We reported the protein of plasma EVs in recovered patients and revealed the relationship between these proteins and inflammatory activity, immune response and organ function in recovered COVID-19 patients without underlying disease after 3 months discharge, which implied the important role for EVs involved in coagulation activity, inflammatory reaction, low immune response, and low organ function Therefore, we should pay close attention to the indexes of coagulation, inflammation, immunity and organ function for recovered patients and should alert to the risk of bleeding and reinfection for the severe recovered patients.

Author contributions

K.M., Q.T., Y.M.: Conceptualization, Methodology, Formal analysis, Writing - Original Draft. S.W., H.Z.: Data Curation, Visualization. Y.L., Q.H.: Formal analysis. W.X., H.X.: Resources. X.T., P.L.: Visualization. J.X., D.L.: Formal analysis. Y.J.: Funding acquisition, Writing - Review & Editing. In Fig. 1, H.X. and X.T. collected data, H.Z. labeled the image, K.M. assembled the figure. In Fig. 2, W.X. and Q.H. collected samples, P.L. tested and identified, K.M. analyzed the data and assembled the figure. In Fig. 3, D.L., S.W., Y.M., and Q.T. analyzed data and made graphs, K.M. assembled the figure. In Fig. 4, K.M., J.X., and Y.L. analyzed data and made graphs, K.M. assembled the figure. In Fig. 5, X.T. and K.M. processed the data and created a picture, K.M. assembled the figure. In Fig. 6, Q.T. labeled and assembled the image. In Fig. 7, K.M. and Y.M. conceived content and composed pictures.
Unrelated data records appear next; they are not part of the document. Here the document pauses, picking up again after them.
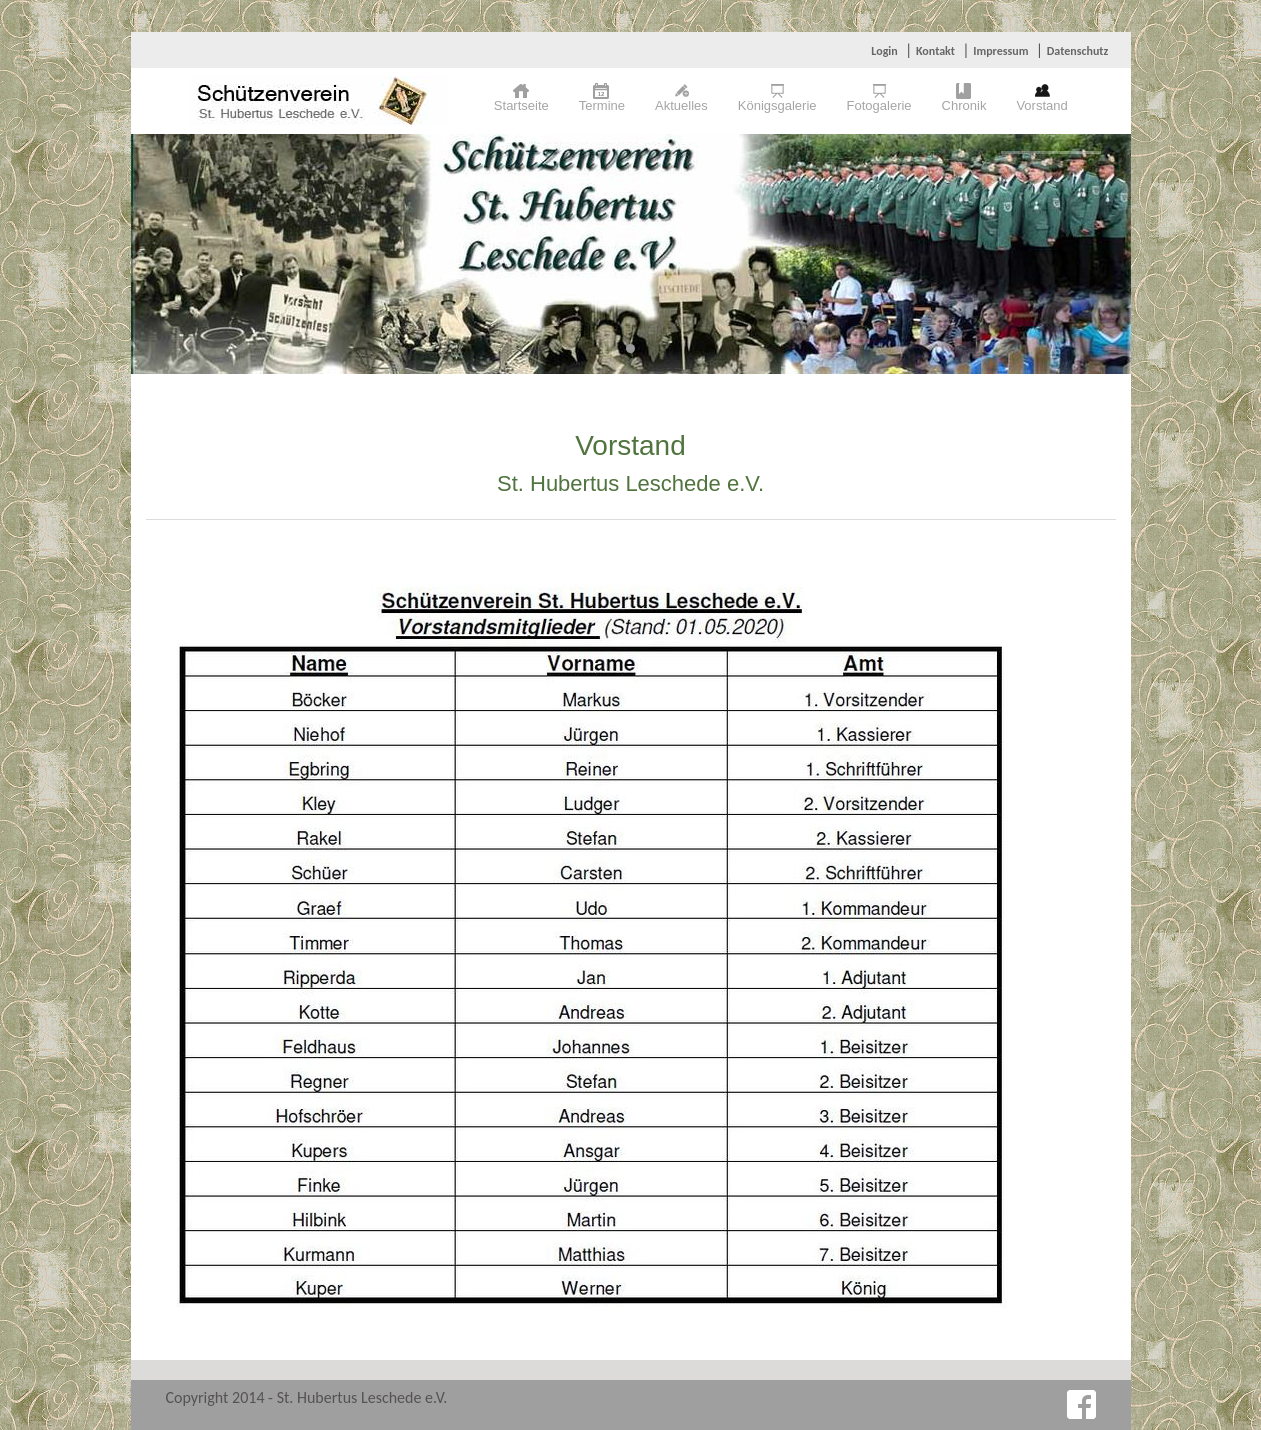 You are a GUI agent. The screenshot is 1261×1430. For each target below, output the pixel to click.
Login (884, 51)
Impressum (1000, 51)
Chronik (964, 105)
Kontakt (935, 51)
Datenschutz (1078, 51)
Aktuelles (681, 105)
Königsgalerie (777, 105)
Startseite (521, 105)
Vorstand (1041, 105)
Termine (602, 105)
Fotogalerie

In Fig. 8, Y.J. gave suggestions for modification and made pictures. In Table 1, X.T., W.X., and H.X. collected data and analyzed statistics, Q.H. made tables. All the supplementary materials are compiled by K.M.

Funding

The study was supported by grants from the National Major Scientific and Technological Special Project for “Significant New Drugs Development” (No: 2019ZX09301-001), the National National Science Foundation of China (No: 81770096, 81802113), Key Laboratory Open Fund of Hubei Province (No: F016.02004.20003.082).

Ethics statement

The institutional ethics committees of Wuhan Union Hospital reviewed and approved this study protocol, and it was approved by the Ethics Committee of Tongji Medical College of Huazhong University of Science and Technology. This study was registered in the ClinicalTrials.gov database (NCT: 04456101), and all selected subjects signed a written informed consent form.

Conflict of interest

The authors declare no competing interests.

Supplementary information

The online version contains supplementary material available at 10.1038/s41419-021-03816-3.